• Work request:
Where a line below holds the string "columns", that line goes into the answer.
::::::::::
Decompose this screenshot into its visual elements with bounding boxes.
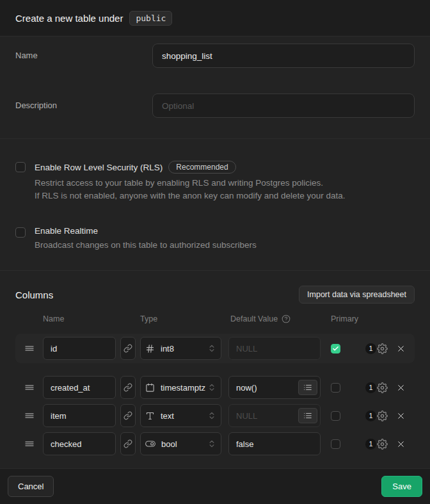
realtime-row: Enable Realtime Broadcast changes on thi… — [15, 226, 415, 252]
column-type-label: text — [161, 411, 207, 421]
gear-icon[interactable] — [377, 343, 388, 354]
remove-column-icon[interactable] — [396, 439, 406, 449]
column-name-input[interactable] — [43, 404, 116, 427]
settings-count-badge: 1 — [365, 411, 376, 421]
toggles-section: Enable Row Level Security (RLS) Recommen… — [0, 139, 430, 271]
column-type-select[interactable]: timestamptz — [140, 376, 221, 399]
default-value-wrap — [228, 432, 321, 455]
column-row: bool1 — [15, 430, 415, 458]
dialog-title: Create a new table under — [15, 13, 123, 24]
primary-checkbox[interactable] — [331, 439, 340, 449]
foreign-key-link-icon[interactable] — [120, 376, 136, 399]
column-name-input[interactable] — [43, 337, 116, 360]
settings-count-badge: 1 — [365, 439, 376, 450]
remove-column-icon[interactable] — [396, 411, 406, 421]
drag-handle-icon[interactable] — [24, 411, 40, 421]
default-value-input[interactable] — [228, 432, 321, 455]
columns-section: Columns Import data via spreadsheet Name… — [0, 271, 430, 468]
realtime-description: Broadcast changes on this table to autho… — [35, 239, 257, 252]
column-row: timestamptz1 — [15, 373, 415, 402]
column-settings-group: 1 — [365, 343, 388, 354]
header-default-value: Default Value — [230, 314, 278, 323]
default-value-input[interactable] — [228, 337, 321, 360]
default-suggestions-icon[interactable] — [298, 408, 317, 423]
calendar-icon — [145, 383, 155, 393]
header-type: Type — [140, 314, 157, 323]
table-name-input[interactable] — [152, 44, 415, 68]
column-type-select[interactable]: bool — [140, 432, 221, 455]
chevrons-up-down-icon — [207, 383, 216, 392]
column-type-select[interactable]: text — [140, 404, 221, 427]
column-type-label: timestamptz — [161, 383, 207, 393]
rls-label: Enable Row Level Security (RLS) — [35, 163, 163, 172]
primary-checkbox[interactable] — [331, 383, 340, 393]
foreign-key-link-icon[interactable] — [120, 337, 136, 360]
description-row: Description — [15, 93, 415, 118]
chevrons-up-down-icon — [207, 344, 216, 353]
name-row: Name — [15, 44, 415, 68]
remove-column-icon[interactable] — [396, 383, 406, 393]
gear-icon[interactable] — [377, 439, 388, 450]
drag-handle-icon[interactable] — [24, 343, 40, 354]
create-table-dialog: Create a new table under public Name Des… — [0, 0, 430, 504]
header-name: Name — [43, 314, 64, 323]
primary-checkbox[interactable] — [331, 411, 340, 421]
rls-row: Enable Row Level Security (RLS) Recommen… — [15, 161, 415, 202]
cancel-button[interactable]: Cancel — [8, 476, 54, 497]
default-value-wrap — [228, 376, 321, 399]
text-icon — [145, 411, 155, 421]
column-type-label: int8 — [161, 344, 207, 354]
chevrons-up-down-icon — [207, 411, 216, 420]
rls-checkbox[interactable] — [15, 162, 26, 172]
remove-column-icon[interactable] — [396, 344, 406, 354]
rls-description-line2: If RLS is not enabled, anyone with the a… — [35, 190, 346, 202]
default-value-wrap — [228, 337, 321, 360]
header-primary: Primary — [331, 314, 358, 323]
rls-description-line1: Restrict access to your table by enablin… — [35, 177, 346, 190]
default-value-wrap — [228, 404, 321, 427]
default-suggestions-icon[interactable] — [298, 380, 317, 395]
column-settings-group: 1 — [365, 411, 388, 421]
toggle-icon — [145, 439, 155, 449]
schema-badge: public — [129, 11, 172, 26]
recommended-badge: Recommended — [168, 161, 235, 174]
settings-count-badge: 1 — [365, 382, 376, 393]
realtime-label: Enable Realtime — [35, 226, 98, 236]
realtime-checkbox[interactable] — [15, 227, 26, 238]
name-label: Name — [15, 44, 152, 60]
save-button[interactable]: Save — [381, 476, 422, 497]
help-icon[interactable] — [282, 314, 291, 323]
drag-handle-icon[interactable] — [24, 439, 40, 449]
column-row: int81 — [15, 334, 415, 363]
column-row: text1 — [15, 402, 415, 430]
dialog-header: Create a new table under public — [0, 0, 430, 37]
gear-icon[interactable] — [377, 382, 388, 393]
hash-icon — [145, 344, 155, 354]
foreign-key-link-icon[interactable] — [120, 432, 136, 455]
columns-title: Columns — [15, 289, 53, 300]
column-name-input[interactable] — [43, 376, 116, 399]
chevrons-up-down-icon — [207, 439, 216, 448]
gear-icon[interactable] — [377, 411, 388, 421]
column-name-input[interactable] — [43, 432, 116, 455]
column-rows: int81timestamptz1text1bool1 — [15, 334, 415, 458]
drag-handle-icon[interactable] — [24, 382, 40, 393]
column-settings-group: 1 — [365, 439, 388, 450]
column-type-label: bool — [161, 439, 207, 449]
column-type-select[interactable]: int8 — [140, 337, 221, 360]
settings-count-badge: 1 — [365, 343, 376, 354]
primary-checkbox[interactable] — [331, 344, 340, 354]
columns-header-row: Name Type Default Value Primary — [15, 314, 415, 323]
basic-info-section: Name Description — [0, 37, 430, 139]
dialog-footer: Cancel Save — [0, 468, 430, 504]
foreign-key-link-icon[interactable] — [120, 404, 136, 427]
column-settings-group: 1 — [365, 382, 388, 393]
import-spreadsheet-button[interactable]: Import data via spreadsheet — [299, 286, 415, 304]
description-label: Description — [15, 93, 152, 110]
table-description-input[interactable] — [152, 93, 415, 118]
::::::::::
• Solution for this exercise:
columns-section: Columns Import data via spreadsheet Name… — [0, 271, 430, 468]
columns-title: Columns — [15, 289, 53, 300]
columns-header-row: Name Type Default Value Primary — [15, 314, 415, 323]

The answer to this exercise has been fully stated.